Car même si De Palma revient à ses débuts, le sujet est quant à lui profondément ancré dans l’actualité. C’est en assemblant son esthétique et sa mise en scène classique avec un sujet de notre temps que De Palma réussit le mieux Passion. Bien entendu, comme dans tous ses opus, son récit est saupoudré de références incontournables, n’appuyant jamais trop sur son œuvre (Psychose et Vertigo sont les principaux classiques évoqués dans Passion). Et comme dans les classiques policiers américains, De Palma crée une tension ascendante, qui se fait souvent réellement sentir au bout d’une petite heure. Jusqu'à l’habituel climax terrassant. Le point faible est peut être que ce fameux climax arrive plutôt tardivement (au bout de plus d’une heure de film). Ce temps est néanmoins nécessaire pour que le spectateur en vienne à haïr le personnage de Rachel MacAdams.

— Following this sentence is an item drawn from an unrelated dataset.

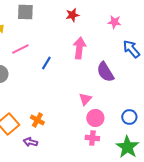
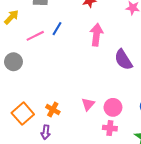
blue line: (46, 63) -> (57, 29), moved
pink triangle: (85, 99) -> (88, 104), moved
purple arrow: (30, 142) -> (46, 132), turned -96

Par ailleurs bien plus présente à l’écran dans ce genre de rôle qu’une certaine Kristin Scott Thomas. C’est aussi, dans la carrière de Rachel MacAdams, la première fois qu’elle revêt le costume de femme fatale. Et il lui convient à merveille.

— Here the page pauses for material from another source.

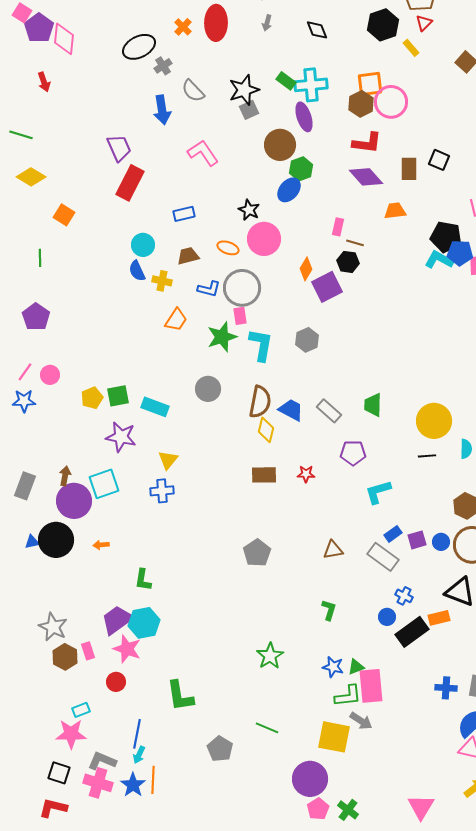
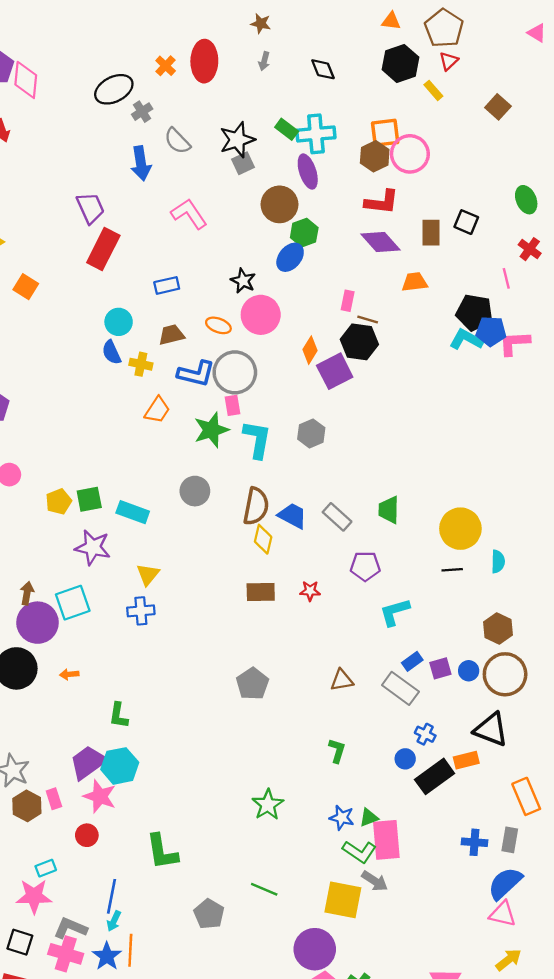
black hexagon: (348, 262) -> (359, 342), size x1.4
blue L-shape: (209, 289) -> (196, 374), size x1.4
green L-shape: (348, 696) -> (359, 852), turned 40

Christine (Rachel MacAdams) et Isabelle (Noomi Rapace)

L’impressionnant climax de Passion est marqué par une longue séquence en split screen (la grande marque de fabrique de De Palma) qui scinde le film en deux (nous entrons donc dans une deuxième partie) en rappelant au spectateur que toute l’action se déroulant sous ses yeux est simplement et purement un grand artifice. D’un côté, Isabelle assiste à un ballet. De l’autre, Christine vaque à ses occupations nocturnes. Jusqu’au meurtre pressenti. Mais une des autres grandes forces de ce cinéma, c’est de surprendre son spectateur au moment où il s’y attend le plus, comme si un fantôme parfaitement visible le surprenait dans son dos (Phantom Of The Paradise, 1974) : le faux champ contre champ. A la suite de cette magnifique séquence, De Palma nous plonge dans l’esprit d’Isabelle, qui, accusée du meurtre de Christine, perd la raison. C’est aussi l’occasion pour un personnage mis de côté dans la première partie du film de s’imposer comme le chaînon manquant de l’intrigue : Dani, brillamment interprétée par Karoline Herfurth, une sublime rousse.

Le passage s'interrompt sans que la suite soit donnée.